Lennon, born in Liverpool, England, had been a member of the Beatles, one of the most successful rock bands in the 20th century. A creative lyricist and controversial activist, Lennon is not forgotten. He has numerous detractors but many more admirers. Beatles fans sought a reunion for years after the group disbanded in 1969, thus my editor’s sarcastic comment.

In an odd twist, Mark David Chapman, 25, met Lennon and received an autographed copy of an album just six hours before killing him. Lennon, 40, and his wife Yoko Ono, 47, a classical pianist, were returning home after a recording session. At The Dakota, Lennon was shot four times and died at a local hospital.

The next day, Yoko Ono announced “There is no funeral for John,” but added that his fans and friends should remember that “John loved and prayed for the human race. Please do the same for him.” Ono later scattered Lennon’s ashes in Central Park, across from The Dakota that John loved so much. Today, a Strawberry Fields memorial sits there. Ono still lives at The Dakota and is one of the richest women in America.

Chapman pled guilty to second-degree murder and was sentenced to 20 years to life. Parole has been denied 11 times. Supposedly, Chapman had been a devoted fan of the Beatles, but after a religious conversion, he objected to Lennon’s statement that the band was “more popular than Jesus.”

A good number of historians, seeking “periodization” for when the 1960s in a figurative way ended, say the counter-culture movement dissolved soon after Lennon was killed. It was written that Lennon’s death was followed by so much mourning because Ronald Reagan, a strong conservative, would become U.S. president the next month, upsetting liberals.

My cousin Kevin was very upset by Lennon’s death. He is an avid Beatles fan who chose only songs from that band for every tune at his wedding, in 1989. Many young or middle-aged people I met at the newspaper and after work got on a bus that very night or the next morning. It was a 4 ½ hour bus ride to NYC. They joined the crowds placing flowers or photos, while crying, at the murder site.

The three remaining Beatles got to NYC as soon as they could, to mourn and comfort John’s family and fans. Since then, George Harrison, lead guitarist, died in 2001 at age 58. Paul McCartney, lead singer, is 78 and working on a new studio album. Ringo Starr, Beatles drummer, is 80. He recorded a song for a TV special in a tribute to Lennon.

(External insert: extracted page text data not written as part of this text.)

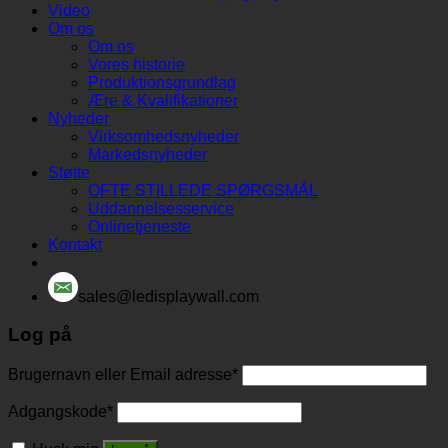
Video
Om os
Om os
Vores historie
Produktionsgrundlag
Ære & Kvalifikationer
Nyheder
Virksomhedsnyheder
Markedsnyheder
Støtte
OFTE STILLEDE SPØRGSMÅL
Uddannelsesservice
Onlinetjeneste
Kontakt
sales@ledisplaywall.com
Log på
Brugernavn eller Email adresse
*
Adgangskode
*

In the 1980s I was in Honduras and attended parties in a sweltering hamlet. Invariably, the hosts brought out records and later CDs of Elvis, the Beatles and Michael Jackson. We got tired of hearing those same singers, but our hosts kept playing them. We knew Elvis, the Beatles, and MJ were good ambassadors, through their music, for the United States.

As a copy boy between 1978 and 1981, I was first to get a teletype message with important news, many times. Reporters had no internet, no Twitter feed, no Facebook, and CNN was the only 24-hour cable news station. On Aug. 6, 1978, our teletype received a Bulletin: “Pope Paul VI is dead.” He was the leader of the Roman Catholic Church for 15 years. That sad news was extremely significant in Rhode Island, as more than half of its residents were Catholic, in 1980.

I wasn’t a Beatles fanatic, and I didn’t have heroes in music or the arts. But I admired two people in politics: civil rights icon John Lewis, and longtime U.S. senator Claiborne Pell. The latter created an education grant program for low- and middle-class youths. I benefitted from that for all four undergrad years. The legislation was later named for Pell, of Newport, RI.

As for John Lennon, 40 years after his death, his influence continues. His theme of “I hope someday you’ll join us, and the world will live as one” continues to draw support. He was a political radical, which I did not like. Yet he deserves his due 40 years after his death, for his musicianship and global impact.

Greg Markley has lived in Lee County for 21 years, on and off. He has master’s degrees in education and history. He taught politics as an adjunct in Georgia and Alabama. He was U.S. Army Europe Journalist of the Year (1993) for articles from Croatia, Germany, and Macedonia.